Friday, November 14, 2014

Blog 4 (Theory)

Robin Woods’s Freudian Theory in 28 Days Later:
Repressed Sexuality forming a Figurative Family in the Post-apocalyptic Society
Yukari Higuchi
     Robin Wood claims that surplus repression in a particular culture reemerge “as an object of horror, a matter for terror, and the happy ending (when it exists) typically signifying the restoration of repression” (28). Although his article “The American Nightmare” focuses on the surplus repression in American “monogamous heterosexual bourgeois patriarchal capitalists” (25) culture, it also says “all known existing societies are to some degree surplus-repressive” (25). When we think about diegetic societies, or societies depicted in films, we can find something repressed in the societies. That helps us to understand the significance of monsters and defeat of them in the films. At the same time, by recognizing which “existing societies” the diegetic societies represent, we can note the films’ commentaries on “our” or “their” actual societies. Danny Boyle’s 28 Days Later (2002) is a British film, but still Robin Wood’s the-American-Nightmare theory applies to the film, precisely because the repressed in the society returns as “monsters” and the protagonist’s defeat of them brings the survivors back to the status quo.
     28 Days Later differs from conventional horror films because of the society depicted in the film: the post-apocalyptic society. For, when the protagonist Jim wakes up, his world with few survivors has already gone through the apocalypse, which most zombie films center on. Under the critical circumstance, the survivors are forced to unite and cooperate like a “family.” These four various aged characters: Jim, Selena, Hannah, and Frank form a figurative family, as the scene of four horses represent. In order to retain the family status, the post-apocalyptic society requires a patriarchal power, which is Frank’s role. Thus the post-apocalyptic world represents an actual patriarchal society. In the family-like relationship, although Jim and Selena kiss each other, they cannot develop their relationship to a sexual one. Sexuality is repressed in the family-based post-apocalyptic society, as the Freudian theses in the Wood’s article demonstrate: “that in a society built on monogamy and family there will be an enormous surplus of repressed sexual energy, and that what is repressed must always strive to return” (Wood 32). The way the sexual energy returns, however, is not through “zombies” but through the real “monsters” in the film: the military, who tries to sexually assault female characters in the compound.
     As for the “zombies” in this film, their figure represents not repressed sexual energy but repressed “rage” in the “pre-apocalyptic” society. There is the dual structure of Wood’s theory in the film with "repressed rage returning as zombies" and "repressed sexual desire returning as the military." Since human “rage” was repressed by law, political authorities, and patriarchal power before the apocalypse, the “rage” returned as the infected with “rage” virus. However, this repression is rather oppression “by something out there” (Wood 26) than “fully internalized oppression” (Wood 26). Therefore, sexual energy represented in the soldiers is a more focal point in terms of “repression.”

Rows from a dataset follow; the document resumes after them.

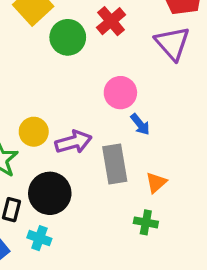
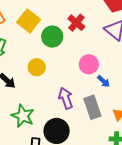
yellow circle: (34, 132) -> (37, 67), moved
purple arrow: (73, 142) -> (66, 98), turned -85

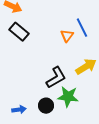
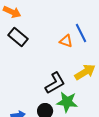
orange triangle: (67, 36) -> (66, 41), turned -48

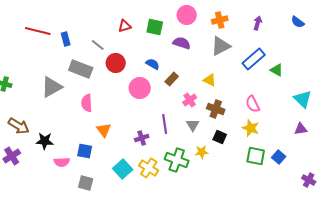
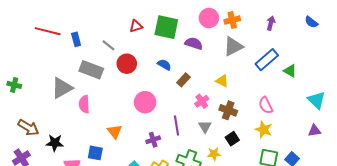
pink circle: (187, 15) -> (209, 18), moved
green square: (155, 27) -> (166, 27), size x1.4
pink circle: (140, 88) -> (145, 102), moved
pink semicircle: (87, 103) -> (84, 104), moved
black square: (220, 137) -> (232, 139), turned 32

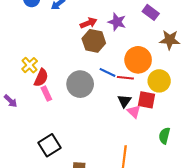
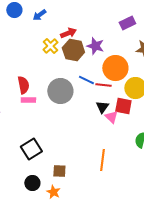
purple rectangle: (151, 12) -> (127, 23), turned -63
purple star: (117, 22) -> (95, 46), moved
yellow cross: (30, 65) -> (50, 46), moved
red semicircle: (41, 78) -> (23, 85), turned -36
pink rectangle: (46, 94) -> (28, 100), turned -64

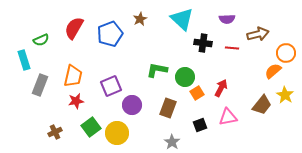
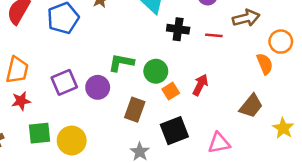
orange semicircle: (273, 71) -> (265, 64), turned 108
yellow star: (285, 95) -> (283, 128), moved
purple circle: (132, 105) -> (98, 87), moved
pink triangle: (228, 117) -> (219, 143), moved
black square: (200, 125) -> (174, 131), size x1.6
green square: (91, 127) -> (40, 133), turned 30

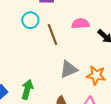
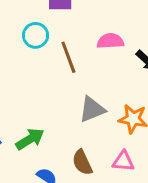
green arrow: (27, 89) -> (30, 139), turned 42

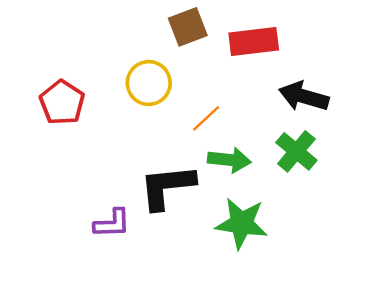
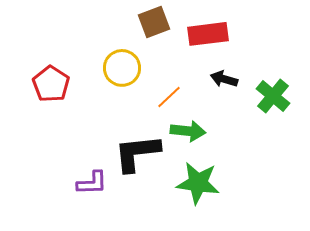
black arrow: (304, 96) -> (224, 79), moved, size x0.7
green cross: (296, 151) -> (273, 96), moved

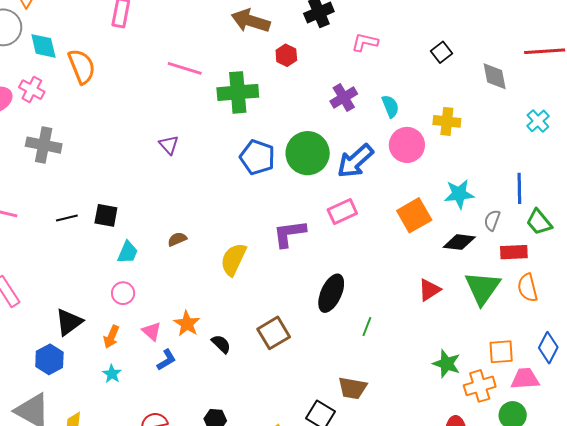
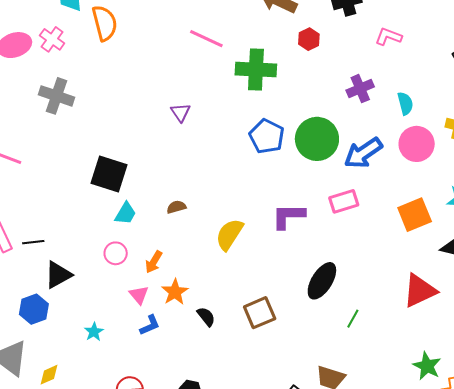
black square: (106, 215) -> (109, 174), size x1.5
black line: (67, 218) -> (33, 242), moved
red triangle: (429, 290) -> (420, 291), size x1.5
orange arrow: (111, 337) -> (154, 262), moved

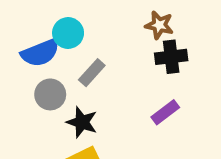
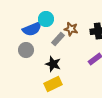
brown star: (159, 25) -> (71, 29), moved
gray circle: (50, 94) -> (26, 50), moved

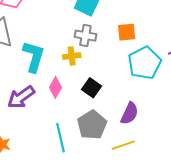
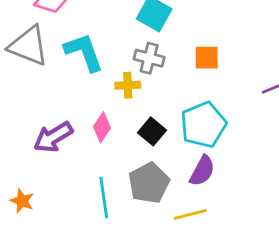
cyan L-shape: (34, 57) -> (84, 52), moved, turned -40
cyan pentagon: (144, 63) -> (203, 125), moved

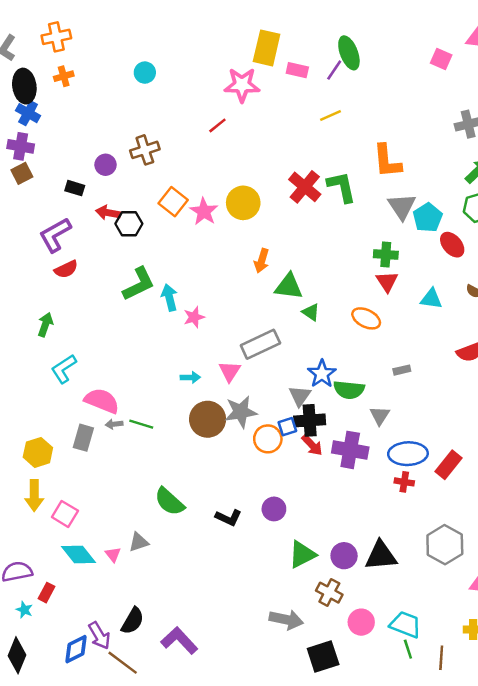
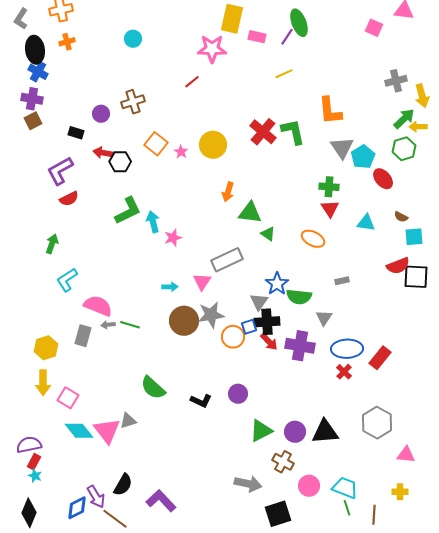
pink star: (204, 211) -> (181, 152), size x0.6
red cross: (404, 482) -> (344, 372), turned 35
pink triangle: (113, 554) -> (107, 431), size x2.0
red rectangle: (47, 593) -> (34, 462), moved

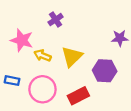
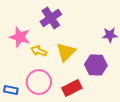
purple cross: (56, 20) -> (51, 18), size x1.5
blue rectangle: (12, 81) -> (11, 90), moved

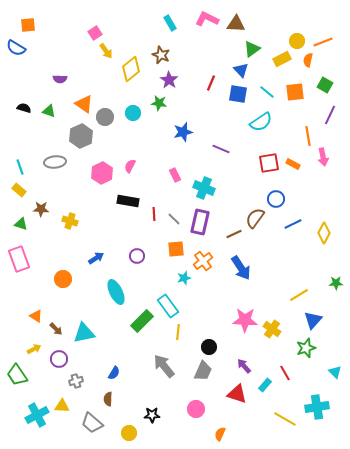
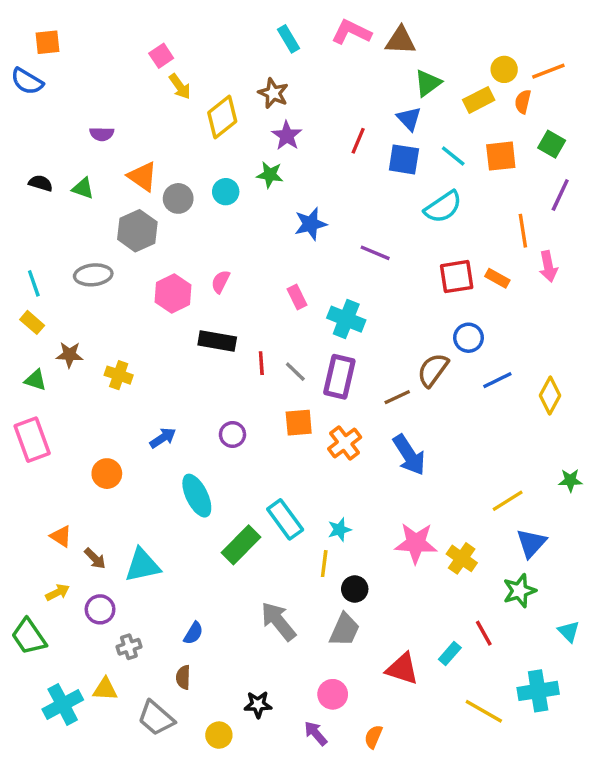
cyan star: (184, 278) -> (339, 530), moved
yellow line: (178, 332) -> (324, 564), moved
purple arrow: (244, 366) -> (316, 733), moved

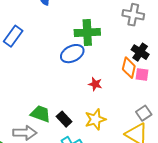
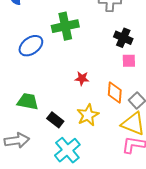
blue ellipse: (72, 54) -> (31, 46), moved
orange diamond: (129, 68) -> (115, 93), moved
green trapezoid: (41, 114) -> (28, 101), moved

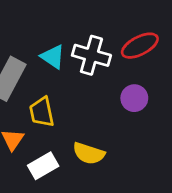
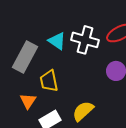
yellow semicircle: (89, 153) -> (83, 111), turned 120

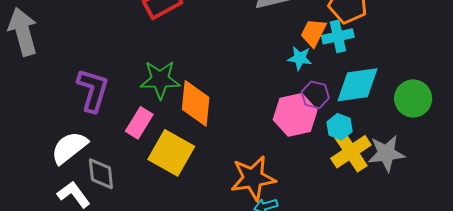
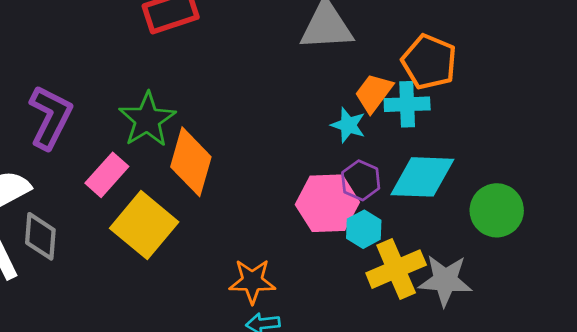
green star: (160, 80) -> (147, 120), turned 30
cyan hexagon: (339, 127) -> (364, 229), moved
orange star: (253, 178) -> (252, 281), size x0.7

     After defeat of the military and the escape from the compound, Jim, Selena, and Hannah reunite a figurative family, living in the same house. Thus they restore the status quo. Their cloth banner for the flying jet says “Hello,” which does not sound like a rescue signal but an ordinary greeting. They do not have to be rescued, because they have already returned to the status quo. In the final scene, the three characters are standing on the letter “O,” which signifies a connected unity as a circle. This ending can be called “a happy ending,” because it signifies “the restoration of repression” (Wood 28).

Works Cited
Robin Wood and Richard Lippe. “The American Nightmare.” Essays on the Horror Film. Ed. Andrew Britton. Toronto, 1979. 25-32.